Transcribed page contents:
%%

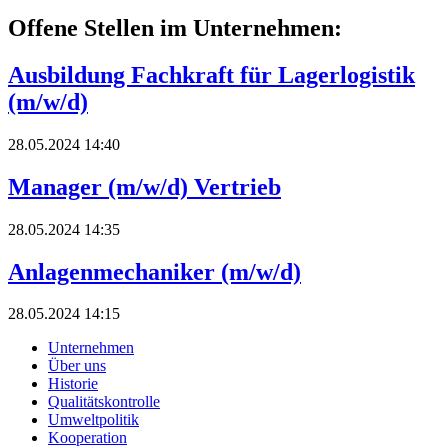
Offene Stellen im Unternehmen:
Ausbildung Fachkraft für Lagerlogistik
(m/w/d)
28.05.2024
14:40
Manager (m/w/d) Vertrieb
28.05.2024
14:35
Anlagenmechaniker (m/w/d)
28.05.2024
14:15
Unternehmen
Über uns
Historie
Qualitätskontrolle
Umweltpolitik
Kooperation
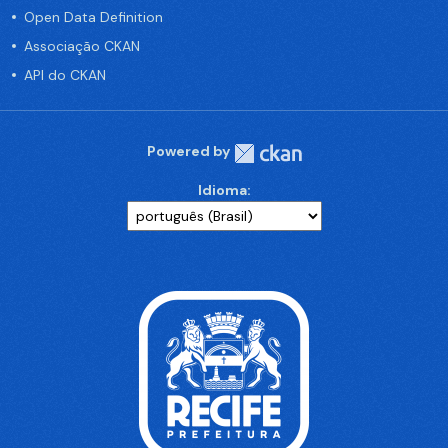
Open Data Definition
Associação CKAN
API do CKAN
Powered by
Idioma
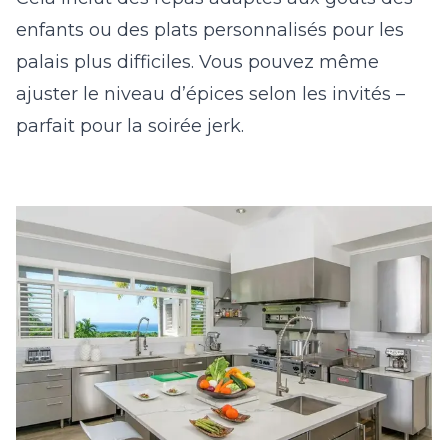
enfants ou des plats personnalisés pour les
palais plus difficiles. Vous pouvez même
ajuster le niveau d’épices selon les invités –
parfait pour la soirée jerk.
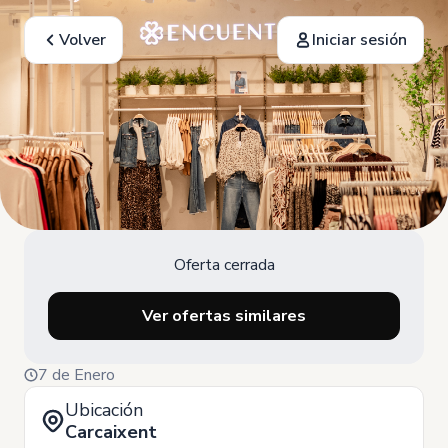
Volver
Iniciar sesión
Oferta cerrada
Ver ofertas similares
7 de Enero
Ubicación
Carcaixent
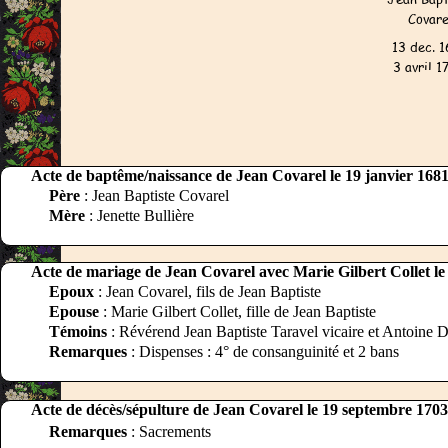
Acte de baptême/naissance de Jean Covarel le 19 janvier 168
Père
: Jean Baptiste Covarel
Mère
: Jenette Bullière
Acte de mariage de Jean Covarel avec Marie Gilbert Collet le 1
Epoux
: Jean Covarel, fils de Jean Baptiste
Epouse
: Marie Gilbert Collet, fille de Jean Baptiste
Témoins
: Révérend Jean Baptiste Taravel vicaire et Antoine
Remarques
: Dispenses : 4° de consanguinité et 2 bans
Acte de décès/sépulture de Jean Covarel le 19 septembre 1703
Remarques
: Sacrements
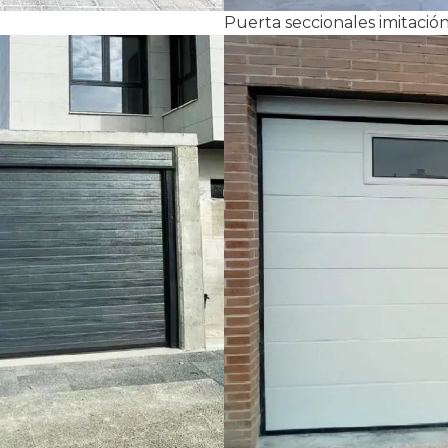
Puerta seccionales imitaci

%%

**Task directions:** Repeat every record above exactly. The pictures do not belong in the copy.

**Answer to this task:**
Offene Stellen im Unternehmen:
Ausbildung Fachkraft für Lagerlogistik
(m/w/d)
28.05.2024
14:40
Manager (m/w/d) Vertrieb
28.05.2024
14:35
Anlagenmechaniker (m/w/d)
28.05.2024
14:15
Unternehmen
Über uns
Historie
Qualitätskontrolle
Umweltpolitik
Kooperation
Open Data Definition
Associação CKAN
API do CKAN
Powered by
Idioma
enfants ou des plats personnalisés pour les
palais plus difficiles. Vous pouvez même
ajuster le niveau d’épices selon les invités –
parfait pour la soirée jerk.
Volver
Iniciar sesión
Oferta cerrada
Ver ofertas similares
7 de Enero
Ubicación
Carcaixent
Acte de baptême/naissance de Jean Covarel le 19 janvier 168
Père
: Jean Baptiste Covarel
Mère
: Jenette Bullière
Acte de mariage de Jean Covarel avec Marie Gilbert Collet le 1
Epoux
: Jean Covarel, fils de Jean Baptiste
Epouse
: Marie Gilbert Collet, fille de Jean Baptiste
Témoins
: Révérend Jean Baptiste Taravel vicaire et Antoine
Remarques
: Dispenses : 4° de consanguinité et 2 bans
Acte de décès/sépulture de Jean Covarel le 19 septembre 1703
Remarques
: Sacrements
Puerta seccionales imitaci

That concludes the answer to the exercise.